Given data ::
#####
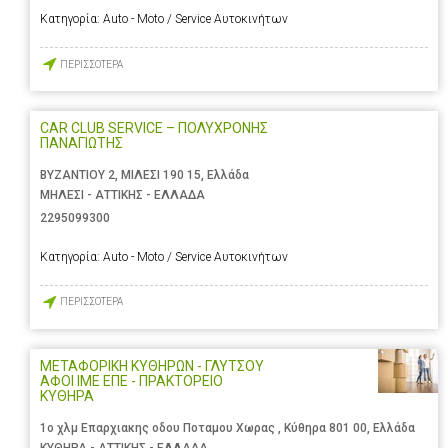
Κατηγορία:
Auto - Moto / Service Αυτοκινήτων
ΠΕΡΙΣΣΟΤΕΡΑ
CAR CLUB SERVICE – ΠΟΛΥΧΡΟΝΗΣ
ΠΑΝΑΓΙΩΤΗΣ
ΒΥΖΑΝΤΙΟΥ 2, ΜΙΛΕΣΙ 190 15, Ελλάδα
ΜΗΛΕΣΙ - ΑΤΤΙΚΗΣ - ΕΛΛΑΔΑ
2295099300
Κατηγορία:
Auto - Moto / Service Αυτοκινήτων
ΠΕΡΙΣΣΟΤΕΡΑ
ΜΕΤΑΦΟΡΙΚΗ ΚΥΘΗΡΩΝ - ΓΛΥΤΣΟΥ
ΑΦΟΙ ΙΜΕ ΕΠΕ - ΠΡΑΚΤΟΡΕΙΟ
ΚΥΘΗΡΑ
1ο χλμ Επαρχιακης οδου Ποταμου Χωρας , Κύθηρα 801 00, Ελλάδα
ΚΥΘΗΡΑ - ΑΤΤΙΚΗΣ - ΕΛΛΑΔΑ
#####
Requirement :: Through the last line of the entries above, beginning at the line containing "1ο χλμ Επαρχιακης", transcribe each line exactly, both ends included and nothing more.

Problem solution ::
1ο χλμ Επαρχιακης οδου Ποταμου Χωρας , Κύθηρα 801 00, Ελλάδα
ΚΥΘΗΡΑ - ΑΤΤΙΚΗΣ - ΕΛΛΑΔΑ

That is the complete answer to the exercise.